Eric Robinson university reader, Lucile Marty postdoctoral research associate, Andrew Jones university senior lecturer, Martin White professor of population health research, Richard Smith professor in health economics, Jean Adams senior university lecturer et al
Robinson E, Marty L, Jones A, White M, Smith R, Adams J et al.
Will calorie labels for food and drink served outside the home improve public health?
BMJ 2021; 372 :n40
doi:10.1136/bmj.n40
Calorie labels in restaurants - the impact on sufferers of eating disorders
Dear Editor,
After reading the article on the case for restaurant calorie labels, I was disappointed but not surprised that no mention was made of the potential impact on the thousands of children and adults in the UK who suffer from eating disorders.
For many of these people, the joy of food is entirely supplanted by obsessive anxieties over calories and nutritional content. In the home, hours can be spent analysing and calculating the calorie counts of whatever food is prepared and consumed, within the rules dictated by the eating disorder. Restaurants – in the main – don’t offer the disorder this luxury; food is measured, prepared and served by someone else out of sight, and the eating disorder is deprived of the rigidity it thrives on.

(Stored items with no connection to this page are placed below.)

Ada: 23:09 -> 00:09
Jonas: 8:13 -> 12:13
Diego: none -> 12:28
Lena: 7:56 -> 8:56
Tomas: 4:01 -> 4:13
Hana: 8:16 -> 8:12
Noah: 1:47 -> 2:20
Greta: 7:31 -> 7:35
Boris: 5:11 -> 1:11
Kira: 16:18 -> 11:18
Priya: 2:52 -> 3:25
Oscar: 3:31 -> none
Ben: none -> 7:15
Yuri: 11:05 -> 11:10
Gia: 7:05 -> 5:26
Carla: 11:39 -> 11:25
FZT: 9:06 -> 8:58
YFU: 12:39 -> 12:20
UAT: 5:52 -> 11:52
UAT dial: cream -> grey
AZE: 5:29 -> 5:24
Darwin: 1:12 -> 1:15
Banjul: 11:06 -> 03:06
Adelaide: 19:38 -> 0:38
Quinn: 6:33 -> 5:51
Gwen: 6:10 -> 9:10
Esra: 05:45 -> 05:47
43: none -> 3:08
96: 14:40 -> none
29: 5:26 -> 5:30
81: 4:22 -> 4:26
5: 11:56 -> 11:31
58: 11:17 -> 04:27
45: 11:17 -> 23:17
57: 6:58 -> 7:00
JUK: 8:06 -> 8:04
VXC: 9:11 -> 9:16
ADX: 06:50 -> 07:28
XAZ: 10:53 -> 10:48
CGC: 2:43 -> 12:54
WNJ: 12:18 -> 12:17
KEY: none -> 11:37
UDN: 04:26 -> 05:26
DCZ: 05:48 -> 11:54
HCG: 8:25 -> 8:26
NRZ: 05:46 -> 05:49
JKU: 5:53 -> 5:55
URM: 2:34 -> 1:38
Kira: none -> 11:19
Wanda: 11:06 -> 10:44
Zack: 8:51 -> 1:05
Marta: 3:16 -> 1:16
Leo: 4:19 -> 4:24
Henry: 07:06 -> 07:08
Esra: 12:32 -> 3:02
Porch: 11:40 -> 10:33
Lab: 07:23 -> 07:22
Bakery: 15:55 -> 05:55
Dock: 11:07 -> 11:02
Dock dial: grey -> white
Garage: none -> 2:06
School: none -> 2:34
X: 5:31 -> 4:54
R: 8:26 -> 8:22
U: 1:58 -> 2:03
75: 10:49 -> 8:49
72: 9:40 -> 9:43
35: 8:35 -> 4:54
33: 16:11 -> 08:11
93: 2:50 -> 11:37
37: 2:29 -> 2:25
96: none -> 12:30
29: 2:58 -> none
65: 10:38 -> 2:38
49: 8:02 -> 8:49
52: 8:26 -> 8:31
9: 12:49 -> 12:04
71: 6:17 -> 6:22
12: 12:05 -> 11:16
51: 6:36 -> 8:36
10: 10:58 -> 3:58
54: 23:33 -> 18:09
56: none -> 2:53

For those with eating disorders, eating at restaurants is an aspect of life that often dies as the illness takes hold. It can therefore become an important milestone and exercise in recovery for the person to go out to a restaurant and choose a meal based on their tastes and appetite rather than calories or grams of fat. Introducing calorie counts on menus would rob them of this. Given that the cost of obesity to the NHS and wider society vastly outweighs the cost of eating disorders (the impact on sufferers notwithstanding), I can understand that this is a sacrifice that policy makers would be willing to make. However, given the paucity of evidence in favour of compulsory calorie counts in tackling the obesity crisis, should we not be considering the potential costs? While calorie-counted menus may make only a ripple on the surface of the country’s obesity problem, they would surely fan the flames of the eating disorders already consuming the lives of so many patients and their families.